No somos los mismos que salimos de Argentina. No seremos ya los mismos que algún día volvamos. Es el precio que hay que estar dispuesto a pagar para el ascenso. Para seguir subiendo en este viaje perfecto, por tierra y por aire, como ahora que en el lomo del dragón sobrevuelo la cordillera.

Hace frío. Rozamos los picos nevados de las montañas. La bestia escupe fuego y nos abriga. No hay otra forma de viajar por la Cordillera de los Andes. Calentitos por el fuego que sale del pecho. Sin miedo, sin dudas, a puro impulso de la llama. Respiro el aire puro y oxigeno mi fueguito interno. Es la única forma de estar vivos. Respirando el aire que da vida a nuestra llama. Exhalando a tiempo antes del incendio. En perpetua oscilación, en constante equilibrio. Ni mucho fuego que nos queme, ni poco, para que no se extinga. El dragón, el artista, me enseña con suma gracilidad. Es tan ameno viajar en su lomo. Ya no siento vértigo ni tengo frío. Es como si toda la vida hubiera estado encima suyo. Es casi como si sus alas fueran las mías.

Y de a poco va bajando. Aterriza en plena plaza. Allí me espera Nyx sentada sobre un banquito. A los costados catedrales, y en el centro gente de todas partes del mundo. Realmente estamos en el ombligo, en el centro mismo del universo. Y aquí estamos todos, buscándonos en el origen, tratando de encontrarnos entre tanta gente. 
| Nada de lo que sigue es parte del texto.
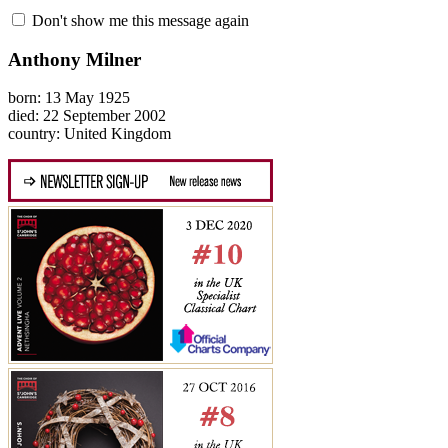
Don't show me this message again
Anthony Milner
born: 13 May 1925
died: 22 September 2002
country: United Kingdom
Quizás haya que cerrar los ojos y mirar hacia adentro. Pero prefiero abrirlos y buscarme en el reflejo, de otros ojos que me miran con dulzura y me esperan con paciencia, a que baje del dragón, ponga los pies sobre la tierra y ofrezca un beso sin palabras, sin preguntas y sin historias. Un beso y nada más. En el centro del imperio. En plena plaza de armas. En Cuzco, finalmente en Cuzco. Un beso con los ojos abiertos. Un beso de fuego, que queme, que abrigue, que nunca se apague. Un beso y no a quien sea. Un beso del alma a Nyx que sonríe, mientras el dragón despega y en un círculo de fuego se va volando hacia el atardecer, de vuelta a la puerta que es el mundo, de vuelta al mundo que también es la puerta.